Si maintenant les grands s’y mettent

Je reproduis un passage de l’intervention de Jean-Dominique Senard, président de Michelin, aux Assises des EDC en mars à Nantes :

« …la volonté farouche que nous avons aujourd’hui de transformer la vie de nos équipes dans le sens d’une plus grande responsabilisation et d’une prise en main de leur avenir immédiat. Cette délégation d’autorité, qui peut se faire jusqu’à l’îlot de production c’est-à-dire six ou sept personnes, est quelque chose qui se prépare très longtemps à l’avance, c’est pas quelque chose qu’on peut faire facilement, mais c’est en train de transformer, je peux vous le dire sincèrement, la vie de l’entreprise. Nous avons aujourd’hui un certain nombre d’usines dans le monde qui sont en train de vivre une parfaite transformation non seulement de leurs relations sociales mais aussi de leurs relations de travail. Et quand vous visitez ces usines, vous rendez compte, et c’est scotchant, que les équipes travaillent en autonomie et sont capables toute la journée de gérer leurs activités, de vérifier l’état de la situation, de faire monter les problèmes un cran au dessus quand ils ne sont pas capables de les résoudre eux-mêmes, et de se désigner entre eux soit responsable de la qualité, soit de la production, soit de la sécurité. Chacun a un rôle qui s’autodétermine, c’est tout à fait extraordinaire. Cela va jusqu’à ce que les îlots déterminent eux-mêmes leurs formations.

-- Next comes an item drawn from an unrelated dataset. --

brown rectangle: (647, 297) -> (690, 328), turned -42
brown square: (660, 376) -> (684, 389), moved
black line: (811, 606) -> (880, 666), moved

Quand vous arrivez là et que ça se passe sereinement, vous transformez l’usine. On parlait tout à l’heure d’épanouissement des personnes, ce que nous appelons nous « l’organisation responsabilisante ». Ce n’est pas de la démagogie, c’est du réel, c’est très très puissant et ça transforme complètement la vie des équipes, des hommes et des femmes de Michelin, qui se sentent reconnus, responsables, et cela transforme complètement leur vie professionnelle.

Je peux vous assurer que si c’était une chose que je pouvais laisser dans quelques années lorsque je ne serai plus président de Michelin, cette transformation radicale qui est en cours en ce moment dans le groupe, ce sera une de mes plus grande fierté. »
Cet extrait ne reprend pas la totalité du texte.